Hi everyone,
Many of you might be familiar with carpet plots (Power, 2017) as they are also created if you run fmriprep
. They are a great way to get an overview of functional MRI images and give also the opportunity to asses the quality of an image.
I was always curious if we perhaps can adapt the carpet plots as proposed by Power and adjust them just a bit to get even more information from a 4D image. I explored some different approaches and would be very curious about your thoughts, ideas, and feedbacks.
I created a detailed notebook that explains the steps I undertook (see here), but let me quickly summarize my different carpet plot approaches.
Original Carpet plot
The following is a “standard” carpet plot. Y-axis depicts all the voxels in the fMRI image, and the x-axis shows the timecourse per voxel over all volumes. Voxels above the red line are from gray matter (GM), voxels between the red and blue line are from white matter (WM) and voxels below the blue line are from CSF.
The functional image that we see here was already preprocessed (slice time correction, motion corrected, temporal filter (high-pass of 100s) and spatially smoothed.
We can see that there is some kind of structure in this carpet plot.
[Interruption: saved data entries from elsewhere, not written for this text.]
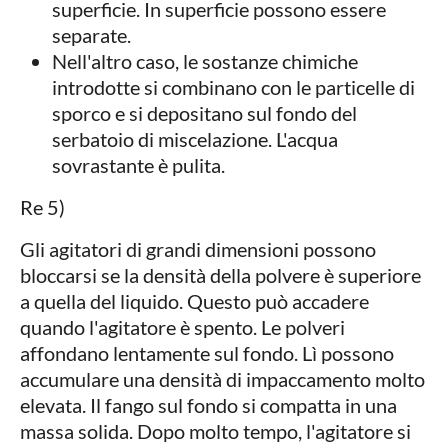
superficie. In superficie possono essere
separate.
Nell'altro caso, le sostanze chimiche
introdotte si combinano con le particelle di
sporco e si depositano sul fondo del
serbatoio di miscelazione. L'acqua
sovrastante è pulita.
Re 5)
Gli agitatori di grandi dimensioni possono
bloccarsi se la densità della polvere è superiore
a quella del liquido. Questo può accadere
quando l'agitatore è spento. Le polveri
affondano lentamente sul fondo. Lì possono
accumulare una densità di impaccamento molto
elevata. Il fango sul fondo si compatta in una
massa solida. Dopo molto tempo, l'agitatore si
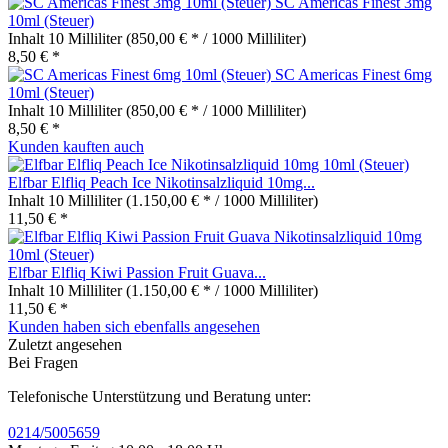
SC Americas Finest 3mg
10ml (Steuer)
Inhalt
10 Milliliter
(850,00 € * / 1000 Milliliter)
8,50 € *
SC Americas Finest 6mg
10ml (Steuer)
Inhalt
10 Milliliter
(850,00 € * / 1000 Milliliter)
8,50 € *
Kunden kauften auch
Elfbar Elfliq Peach Ice Nikotinsalzliquid 10mg...
Inhalt
10 Milliliter
(1.150,00 € * / 1000 Milliliter)
11,50 € *
Elfbar Elfliq Kiwi Passion Fruit Guava...
Inhalt
10 Milliliter
(1.150,00 € * / 1000 Milliliter)
11,50 € *
Kunden haben sich ebenfalls angesehen
Zuletzt angesehen
Bei Fragen
Telefonische Unterstützung und Beratung unter:
0214/5005659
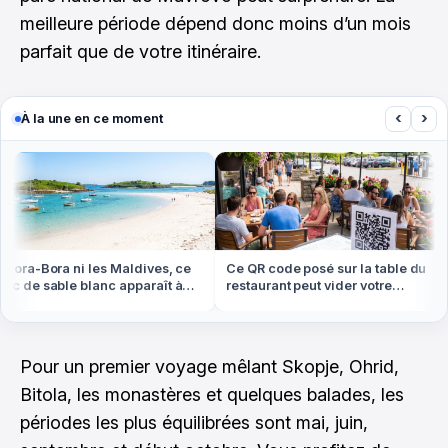
meilleure période dépend donc moins d’un mois
parfait que de votre itinéraire.
‹
›
À la une en ce moment
ora-Bora ni les Maldives, ce
Ce QR code posé sur la table du
c de sable blanc apparaît à
restaurant peut vider votre
ée basse en Bretagne
compte cet été
Pour un premier voyage mêlant Skopje, Ohrid,
Bitola, les monastères et quelques balades, les
périodes les plus équilibrées sont mai, juin,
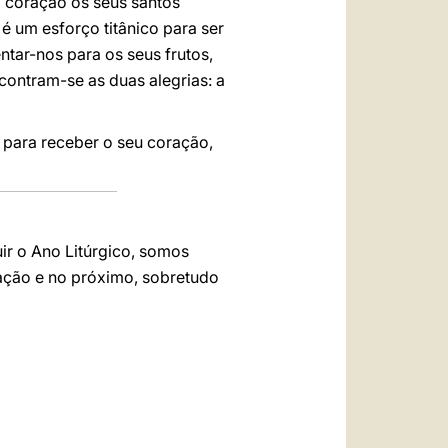
so coração os seus santos
 é um esforço titânico para ser
tar-nos para os seus frutos,
contram-se as duas alegrias: a
s para receber o seu coração,
ir o Ano Litúrgico, somos
ração e no próximo, sobretudo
This becomes even clearer when we compute the average timecourse over all voxels and compute the 5th power thereof.
Interestingly enough, those spikes are not very strongly related to the FD signal or the motion parameters.
Offset carpet plot
My first idea was to profit from the RGB channels in color images to plot three different information in the carpet plot. Therefore I decided to use R for the original time course, G for a shift of +1 and B for a shift of -1.
This approach gives us some more information, but it’s actually rather difficult to detect the color information that is hidden in the carpet plot.
Derivative carpet plot
My next approach uses again the RGB channel approach, but this time we’re plotting the original signal (R), the first (G) and the second (B) derivative of the signal.
This is already much easier to understand!
Power spectrum carpet plot
Next, I was curious if we perhaps can get some information from the frequencies hidden in the time course. I’ve computed the power spectral density per voxel. The thinking was that the three different regions (GM, WM, and CSF) should show a different power spectrum.
It is difficult to see, but the GM region seems to have a bit higher density of high frequencies when compared to CSF.
PCA carpet plot
Again another approach uses PCA to find additional information in the data. The PCA was fitted on the GM data and the components were then multiplied with the time course of all voxels. The first product of the first three (because of RGB plotting) components is shown in the following carpet plot. The thinking was, that the components top three components in the GM should hopefully be somewhat different from the signal in WM and CSF regions.
ICA carpet plot
The same approach as before, but this time using an ICA.